Partner Aaron Copland, Jack Kelly

Erik Johns (1927 – December 11, 2001) wrote the libretto for Aaron Copland's only full-length opera, ''The Tender Land.''

Johns was born Horace Eugene Johnston in Los Angeles and began his career as a dancer. When he was 19 in 1946 he met Copland at a New Year's Eve party in New York, and the two began a relationship. Johns remained in Los Angeles with Copland visiting him while working on film scores until 1948, when Johns moved into Copland's house in Sneden's Landing, N.Y. For the next several years Johns was Copland's secretary.

In 1952 Copland and Johns began work on an opera based on ''Let Us Now Praise Famous Men,'' the James Agee and Walker Evans book of photographs of Depression-era sharecroppers.
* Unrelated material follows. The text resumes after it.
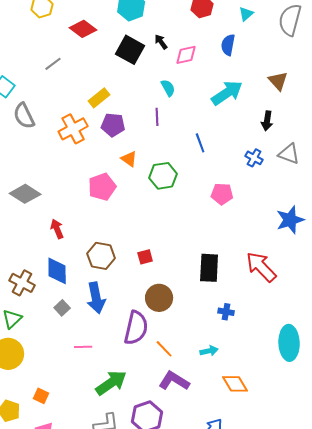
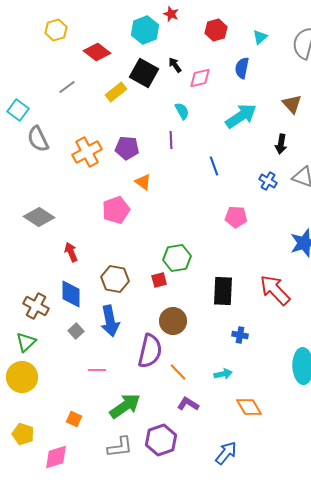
yellow rectangle: (99, 98) -> (116, 92), moved
green hexagon: (163, 176) -> (177, 258), moved
purple L-shape: (174, 381) -> (188, 404), size x0.7
orange square: (41, 396) -> (74, 419), moved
Johns devised the story of a poor farming family in the Midwest changed by the arrival of two drifters, and he wrote the libretto under the pseudonym Horace Everett.

The work was commissioned as a television opera by NBC but was later rejected by the network. The New York City Opera performed it at its premiere at City Center on April 1, 1954, in a short two-act version. Over the next year Copland and Johns expanded it into a longer, three-act version. Copland's only other opera was ''The Second Hurricane,'' a short piece written in 1936.
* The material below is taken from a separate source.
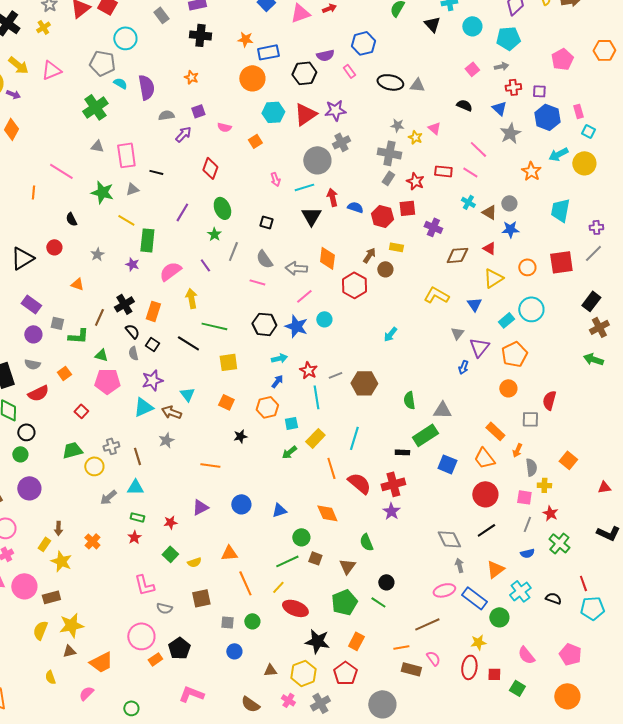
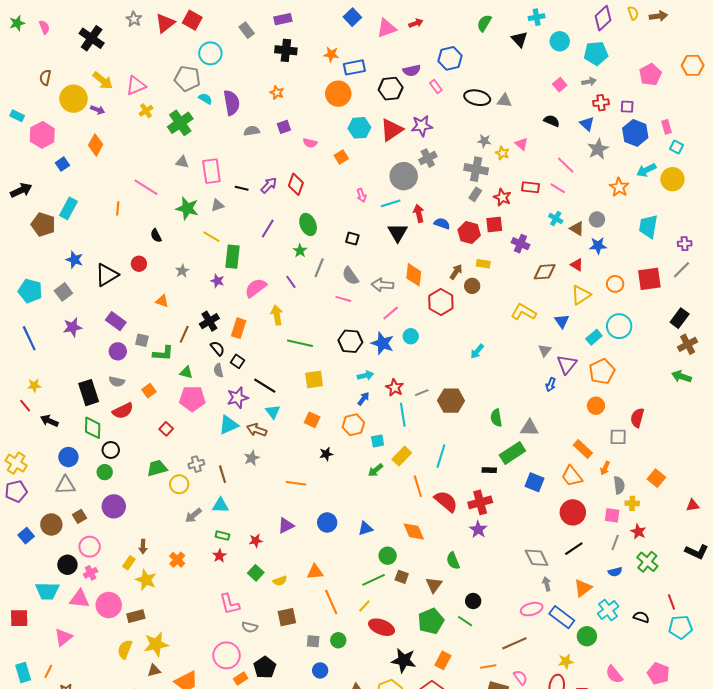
yellow cross: (43, 27) -> (146, 111), moved
purple arrow: (183, 134) -> (269, 185), moved
black line: (188, 343) -> (265, 386), moved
Copland and Johns parted in 1954 but remained close, and Johns served as an adviser to the board of Copland House, a composer's retreat in Copland's residence in Peekskill, N.Y. Copland died in 1990.

In the 1950's Johns formed the company Party Decorators with Jack Kelly. The company decorated the inaugural dinner of President John F. Kennedy in 1961 and the inaugural parties of President Jimmy Carter in 1977. The two men also ran an antiques business. Kelly died in 1989.
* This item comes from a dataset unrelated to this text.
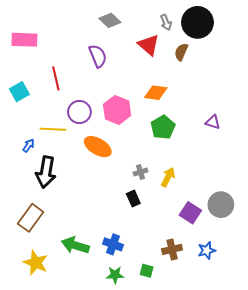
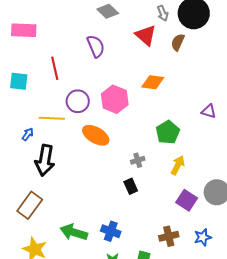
cyan square: (19, 92) -> (19, 81), turned 36
green pentagon: (163, 127) -> (168, 132), moved
yellow arrow: (168, 177) -> (178, 165), moved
Johns later wrote the librettos for ''Tea Party,'' an opera by Jack Gottlieb, and ''Mission to the World,'' an oratorio by John Schlenck commemorating the centenary of the Vedanta Society of New York, which espouses a philosophy based on Hindu scriptures. Johns became an active member of the society in 1955.

He died on December 11, 2001, in a fire at his home in East Fishkill, N.Y. He was 74. The police said the cause of death was smoke inhalation.